As the broader crypto market moved sideways in February 2026 amid global uncertainty, one ecosystem seemed to be on a different path.
New data from DeFi Dev Corp. (DFDV) shows that Solana [SOL] processed more than 3.4 billion transactions in February, an increase of 11% compared to January.
This is remarkable because large networks such as Ethereum are active during the same period [ETH] and Bitcoin [BTC] saw activity slow as market sentiment weakened.
How do other chains perform?
Next behind Solana is the second largest network, BNB Chain, which handled approximately 424 million transactions.

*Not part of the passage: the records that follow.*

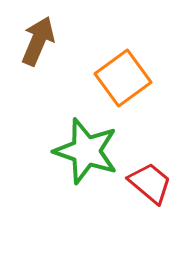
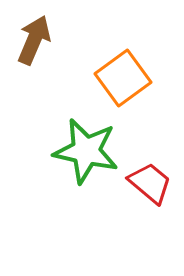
brown arrow: moved 4 px left, 1 px up
green star: rotated 6 degrees counterclockwise
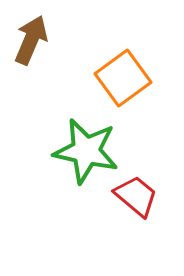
brown arrow: moved 3 px left
red trapezoid: moved 14 px left, 13 px down
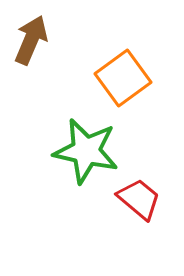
red trapezoid: moved 3 px right, 3 px down
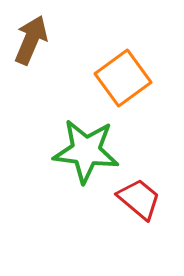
green star: rotated 6 degrees counterclockwise
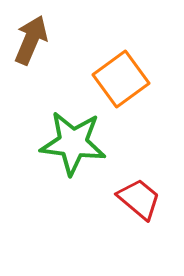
orange square: moved 2 px left, 1 px down
green star: moved 13 px left, 8 px up
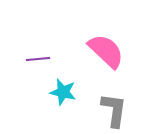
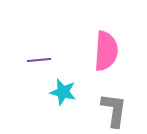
pink semicircle: rotated 51 degrees clockwise
purple line: moved 1 px right, 1 px down
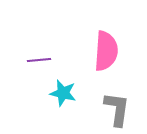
cyan star: moved 1 px down
gray L-shape: moved 3 px right, 1 px up
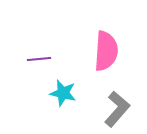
purple line: moved 1 px up
gray L-shape: rotated 33 degrees clockwise
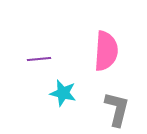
gray L-shape: rotated 27 degrees counterclockwise
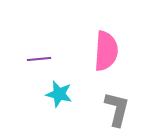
cyan star: moved 4 px left, 1 px down
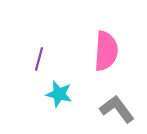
purple line: rotated 70 degrees counterclockwise
gray L-shape: rotated 51 degrees counterclockwise
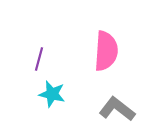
cyan star: moved 7 px left
gray L-shape: rotated 15 degrees counterclockwise
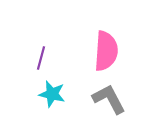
purple line: moved 2 px right, 1 px up
gray L-shape: moved 8 px left, 10 px up; rotated 24 degrees clockwise
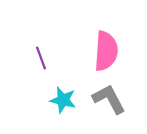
purple line: rotated 35 degrees counterclockwise
cyan star: moved 11 px right, 6 px down
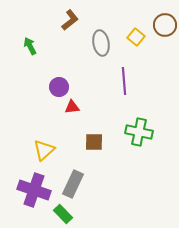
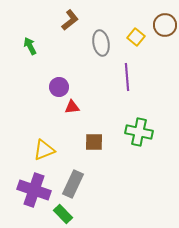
purple line: moved 3 px right, 4 px up
yellow triangle: rotated 20 degrees clockwise
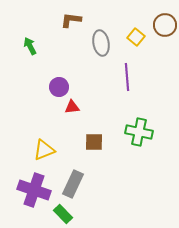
brown L-shape: moved 1 px right; rotated 135 degrees counterclockwise
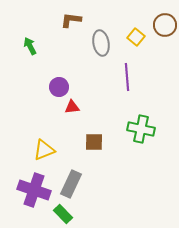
green cross: moved 2 px right, 3 px up
gray rectangle: moved 2 px left
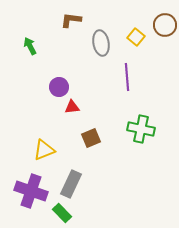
brown square: moved 3 px left, 4 px up; rotated 24 degrees counterclockwise
purple cross: moved 3 px left, 1 px down
green rectangle: moved 1 px left, 1 px up
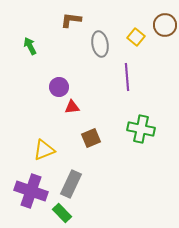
gray ellipse: moved 1 px left, 1 px down
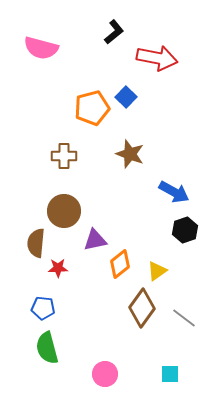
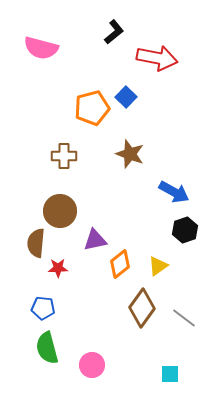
brown circle: moved 4 px left
yellow triangle: moved 1 px right, 5 px up
pink circle: moved 13 px left, 9 px up
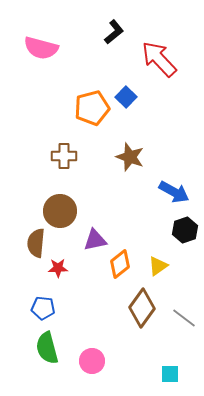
red arrow: moved 2 px right, 1 px down; rotated 144 degrees counterclockwise
brown star: moved 3 px down
pink circle: moved 4 px up
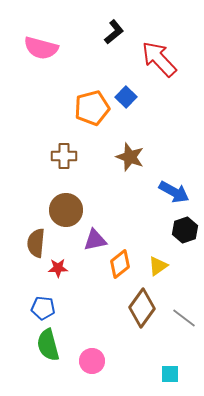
brown circle: moved 6 px right, 1 px up
green semicircle: moved 1 px right, 3 px up
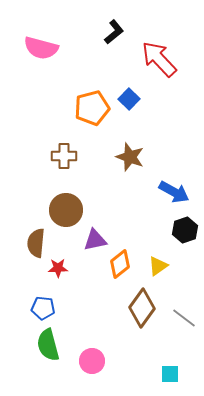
blue square: moved 3 px right, 2 px down
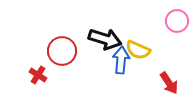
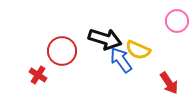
blue arrow: rotated 40 degrees counterclockwise
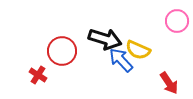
blue arrow: rotated 8 degrees counterclockwise
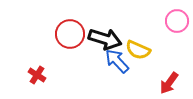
red circle: moved 8 px right, 17 px up
blue arrow: moved 4 px left, 1 px down
red cross: moved 1 px left
red arrow: rotated 70 degrees clockwise
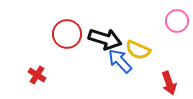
red circle: moved 3 px left
blue arrow: moved 3 px right
red arrow: rotated 55 degrees counterclockwise
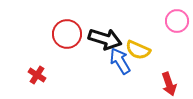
blue arrow: rotated 12 degrees clockwise
red arrow: moved 1 px down
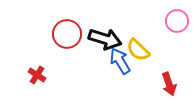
yellow semicircle: rotated 20 degrees clockwise
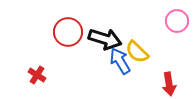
red circle: moved 1 px right, 2 px up
yellow semicircle: moved 1 px left, 2 px down
red arrow: rotated 10 degrees clockwise
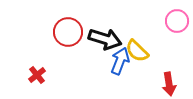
yellow semicircle: moved 1 px up
blue arrow: rotated 52 degrees clockwise
red cross: rotated 18 degrees clockwise
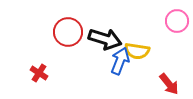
yellow semicircle: rotated 35 degrees counterclockwise
red cross: moved 2 px right, 2 px up; rotated 18 degrees counterclockwise
red arrow: rotated 30 degrees counterclockwise
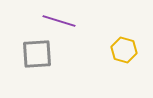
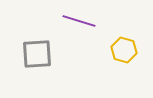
purple line: moved 20 px right
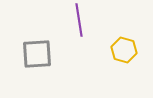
purple line: moved 1 px up; rotated 64 degrees clockwise
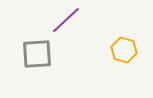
purple line: moved 13 px left; rotated 56 degrees clockwise
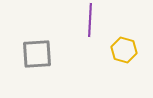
purple line: moved 24 px right; rotated 44 degrees counterclockwise
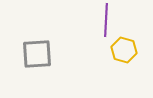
purple line: moved 16 px right
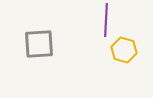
gray square: moved 2 px right, 10 px up
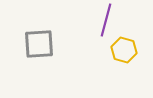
purple line: rotated 12 degrees clockwise
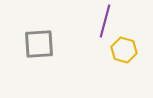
purple line: moved 1 px left, 1 px down
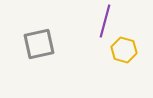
gray square: rotated 8 degrees counterclockwise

This means that Solana handled approximately eight times more activity than its nearest competitor, dwarfing the on-chain activity of other networks.

Source:
DeFi Dev Corp./X
The data also reveals a major trend within the Ethereum ecosystem, with Ethereum’s main network recording just 62 million transactions, pushing it to the bottom of the list.
Is Ethereum in trouble?
Although Ethereum’s main network saw significantly fewer transactions, this does not mean that the ecosystem as a whole is in decline.
Instead, much of the activity has moved to Layer-2 networks, which offer lower costs and faster transactions.
For example, Base, the Layer-2 network powered by Coinbase, processed 316 million transactions, showing strong retail activity. Meanwhile, Arbitrum registered 123 million, and Optimism 68 million, and usage remained stable.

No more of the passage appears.